L’altro feat. invece è con Lou Barlow dei Sebodah in una traccia (“Subversion”) in cui prendete dei versi da “Brand New Love” dei Sebodah e li usate nell’outro. Come vi è venuta in mente quest’idea così folle?
(Ride) È folle, sì. È successo questo: quando stavo scrivendo quella canzone nello specifico eravamo in Australia, ad Adelaide. Siccome ho paura di volare, faccio spesso una cosa: nel momento in cui l’aereo sta per atterrare, metto su una delle mie canzoni preferite in assoluto nel caso in cui dovessimo schiantarci. Quel giorno mi è capitato di mettere “Brand New Love” dei Sebodah, che è una delle mie canzoni preferite in assoluto. E quindi ho pensato, scriverò di quello. Stavo attraversando una separazione e “Brand New Love” riguarda proprio il trovare un nuovo amore dopo la fine di una relazione. Quindi ho pensato che fosse un bel modo di ricominciare, per andare perlomeno verso l’accettazione e magari vedere cosa può succedere dopo, se si è ottimisti. Ehm, quindi ho pensato che fosse tutto molto toccante e che avrei voluto scrivere di quello. E poi mentre ragionavo all’outro, mi è venuto un clic. A volte penso che magari non voglio urlare troppo e mi piacerebbe magari modulare di più la voce, e casualmente ho canticchiato il ritornello di “Brand New Love” sulla parte finale del pezzo che stavo scrivendo. Il risultato era veramente molto interessante e strano. Siccome non ci capisco molto di musica, in termini tecnici di tonalità e cose del genere, l’ho portato a Nick e Clayton e gli ho chiesto se musicalmente avesse senso fare una cosa di questo tipo. Loro hanno pensato immediatamente che potesse funzionare e così siamo andati a registrare una demo di prova dal nostro amico Alex (Estrada, ndr) che ha registrato Dead Horse X e un sacco di altre nostre tracce nel corso degli anni ed è di fatto uno dei nostri più stretti collaboratori musicali.

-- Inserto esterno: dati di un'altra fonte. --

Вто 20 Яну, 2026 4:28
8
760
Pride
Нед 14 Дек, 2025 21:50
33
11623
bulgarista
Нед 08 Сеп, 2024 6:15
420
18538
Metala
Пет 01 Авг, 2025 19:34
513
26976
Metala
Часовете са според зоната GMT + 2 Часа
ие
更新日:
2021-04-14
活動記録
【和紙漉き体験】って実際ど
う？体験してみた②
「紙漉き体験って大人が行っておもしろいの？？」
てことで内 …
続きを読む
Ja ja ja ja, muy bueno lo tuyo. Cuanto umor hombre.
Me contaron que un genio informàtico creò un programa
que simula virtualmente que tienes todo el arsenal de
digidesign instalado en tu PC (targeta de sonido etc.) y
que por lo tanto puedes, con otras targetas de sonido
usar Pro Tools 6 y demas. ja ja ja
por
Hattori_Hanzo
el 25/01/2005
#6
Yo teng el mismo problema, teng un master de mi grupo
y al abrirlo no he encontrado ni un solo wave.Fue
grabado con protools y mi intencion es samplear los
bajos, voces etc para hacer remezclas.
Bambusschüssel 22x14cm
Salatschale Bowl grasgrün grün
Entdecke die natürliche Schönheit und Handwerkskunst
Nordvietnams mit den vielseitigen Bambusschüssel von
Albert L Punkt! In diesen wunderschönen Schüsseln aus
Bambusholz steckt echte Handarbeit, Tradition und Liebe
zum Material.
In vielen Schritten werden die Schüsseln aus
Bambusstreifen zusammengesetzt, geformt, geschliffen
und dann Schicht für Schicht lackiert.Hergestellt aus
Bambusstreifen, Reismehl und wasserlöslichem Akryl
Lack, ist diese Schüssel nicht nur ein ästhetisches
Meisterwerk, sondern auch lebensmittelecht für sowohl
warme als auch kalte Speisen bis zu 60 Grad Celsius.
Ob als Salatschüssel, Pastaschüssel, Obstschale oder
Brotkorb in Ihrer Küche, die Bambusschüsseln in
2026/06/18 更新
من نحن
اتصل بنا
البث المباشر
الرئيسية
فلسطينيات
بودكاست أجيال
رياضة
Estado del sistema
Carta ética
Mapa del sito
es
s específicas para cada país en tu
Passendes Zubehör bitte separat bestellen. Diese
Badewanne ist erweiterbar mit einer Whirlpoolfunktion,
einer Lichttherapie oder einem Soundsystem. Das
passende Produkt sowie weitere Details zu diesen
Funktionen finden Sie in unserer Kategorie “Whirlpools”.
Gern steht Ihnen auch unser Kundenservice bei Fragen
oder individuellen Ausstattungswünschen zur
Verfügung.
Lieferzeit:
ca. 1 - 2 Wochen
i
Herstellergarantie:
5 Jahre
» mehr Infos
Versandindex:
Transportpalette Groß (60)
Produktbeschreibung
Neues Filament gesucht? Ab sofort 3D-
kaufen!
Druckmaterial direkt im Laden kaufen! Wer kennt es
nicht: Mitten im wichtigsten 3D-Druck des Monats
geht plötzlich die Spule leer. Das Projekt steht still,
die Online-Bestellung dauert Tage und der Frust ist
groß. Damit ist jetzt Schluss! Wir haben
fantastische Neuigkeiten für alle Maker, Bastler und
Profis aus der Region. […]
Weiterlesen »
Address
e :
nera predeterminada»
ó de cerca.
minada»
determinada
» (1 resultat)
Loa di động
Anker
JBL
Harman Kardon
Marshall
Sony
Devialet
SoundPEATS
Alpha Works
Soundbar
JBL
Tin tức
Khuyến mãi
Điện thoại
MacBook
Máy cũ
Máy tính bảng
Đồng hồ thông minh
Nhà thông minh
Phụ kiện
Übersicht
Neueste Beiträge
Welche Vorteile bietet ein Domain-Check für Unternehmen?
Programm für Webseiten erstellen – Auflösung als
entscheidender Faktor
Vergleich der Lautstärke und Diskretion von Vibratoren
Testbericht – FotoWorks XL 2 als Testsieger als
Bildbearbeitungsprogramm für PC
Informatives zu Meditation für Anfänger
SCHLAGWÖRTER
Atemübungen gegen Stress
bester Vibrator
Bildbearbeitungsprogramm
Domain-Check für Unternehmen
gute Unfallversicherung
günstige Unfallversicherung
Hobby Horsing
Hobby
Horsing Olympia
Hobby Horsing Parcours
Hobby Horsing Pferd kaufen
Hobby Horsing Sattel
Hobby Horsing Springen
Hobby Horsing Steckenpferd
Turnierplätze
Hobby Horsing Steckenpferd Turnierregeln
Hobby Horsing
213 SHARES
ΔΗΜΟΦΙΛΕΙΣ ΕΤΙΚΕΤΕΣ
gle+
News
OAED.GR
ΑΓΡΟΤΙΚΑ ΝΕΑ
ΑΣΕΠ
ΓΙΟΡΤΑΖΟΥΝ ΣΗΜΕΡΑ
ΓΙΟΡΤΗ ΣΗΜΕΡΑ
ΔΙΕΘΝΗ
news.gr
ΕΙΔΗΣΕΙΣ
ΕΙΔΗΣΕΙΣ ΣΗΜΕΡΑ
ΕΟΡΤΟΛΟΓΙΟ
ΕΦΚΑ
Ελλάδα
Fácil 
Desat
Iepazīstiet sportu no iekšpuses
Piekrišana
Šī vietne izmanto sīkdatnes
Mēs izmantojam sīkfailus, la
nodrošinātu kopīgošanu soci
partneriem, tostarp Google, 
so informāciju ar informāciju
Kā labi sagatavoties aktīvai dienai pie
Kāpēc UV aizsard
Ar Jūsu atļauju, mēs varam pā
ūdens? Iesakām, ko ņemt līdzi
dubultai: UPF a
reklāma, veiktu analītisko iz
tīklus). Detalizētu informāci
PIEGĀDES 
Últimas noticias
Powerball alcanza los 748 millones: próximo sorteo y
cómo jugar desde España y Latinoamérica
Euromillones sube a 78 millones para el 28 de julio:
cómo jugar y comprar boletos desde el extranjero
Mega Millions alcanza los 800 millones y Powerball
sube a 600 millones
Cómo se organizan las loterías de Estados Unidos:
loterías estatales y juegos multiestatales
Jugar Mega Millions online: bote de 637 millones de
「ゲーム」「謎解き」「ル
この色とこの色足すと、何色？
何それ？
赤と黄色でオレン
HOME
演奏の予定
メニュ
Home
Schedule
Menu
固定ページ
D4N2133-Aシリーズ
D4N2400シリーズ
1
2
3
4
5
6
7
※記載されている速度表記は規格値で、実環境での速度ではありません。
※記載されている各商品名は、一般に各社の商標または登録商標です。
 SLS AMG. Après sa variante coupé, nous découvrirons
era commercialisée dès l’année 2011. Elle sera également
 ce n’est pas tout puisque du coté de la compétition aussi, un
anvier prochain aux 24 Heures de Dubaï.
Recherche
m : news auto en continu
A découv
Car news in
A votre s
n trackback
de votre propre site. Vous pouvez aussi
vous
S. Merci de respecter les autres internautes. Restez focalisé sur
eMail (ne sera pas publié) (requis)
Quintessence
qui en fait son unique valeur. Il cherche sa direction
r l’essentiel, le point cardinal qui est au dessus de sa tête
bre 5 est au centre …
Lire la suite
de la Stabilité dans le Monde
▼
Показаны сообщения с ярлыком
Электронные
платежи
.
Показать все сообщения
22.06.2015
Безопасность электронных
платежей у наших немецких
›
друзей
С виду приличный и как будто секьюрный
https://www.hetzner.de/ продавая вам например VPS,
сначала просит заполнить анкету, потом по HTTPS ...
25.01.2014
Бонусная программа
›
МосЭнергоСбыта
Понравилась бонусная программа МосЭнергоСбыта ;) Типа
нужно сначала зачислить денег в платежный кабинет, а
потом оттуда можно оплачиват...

Gli ho spiegato l’idea e gliel’ho fatta cantare nella demo visto che ha una voce straordinaria. E ho pensato che funzionasse benissimo. Quindi ho cercato di capire a chi avremmo potuto potenzialmente far fare una parte come ospite; mi sono venute un sacco di idee stupide tipo chiedere a Ben Gibbard (Death Cab For Cutie, ndr) o a Jim Adkins (Jimmy Eat World, ndr). Ma poi ho pensato: e se lo chiedessimo semplicemente a Lou Barlow? Quanto sarebbe folle? Ho ottenuto il suo contatto e gli ho scritto un’e-mail, spiegandogli cosa volevo suscitare e cosa stavo attraversando, gli ho inviato il testo e gli ho fatto sapere quanto la canzone significasse per me. Ho cercato di essere il più attento possibile e lui ha risposto dicendo semplicemente: sì, dai, sembra divertente. Quindi quando ci ha inviato la traccia registrata ho pensato che fosse la cosa più bella del mondo. Non riuscivo a crederci. E ancora non ci posso credere. E sai, l’ho intervistato per il mio podcast ed è stata l’unica volta che abbiamo parlato.
Sì, mi ricordo quella puntata.
Sì, avevamo parlato solo tramite messaggi e gli avevo inviato un lungo video di ringraziamento in cui gli dicevo quanto fossi emozionato e grato. Ci siamo scambiati dei messaggi molto simpatici, ma non avevamo mai realmente parlato prima dell’intervista. Ho provato a convincerlo a venire al nostro spettacolo a Boston, perché vive nel Massachusetts, ma a quanto pare è a tre ore da Boston. Quindi non è mai successo che cantasse il pezzo con noi dal vivo. Non ancora.
Certo! Forse un giorno accadrà. Sarebbe stupendo! Di recente avete anche realizzato la cover per un pezzo dei Refused contenuto nella reissue per il 25imo anniversario di quel disco incredibile che è The Shape Of Punk to Come. Il pezzo che avete suonato voi è “The Apollo Programme Was A Hoax”: lo avete scelto voi o vi è stato attribuito?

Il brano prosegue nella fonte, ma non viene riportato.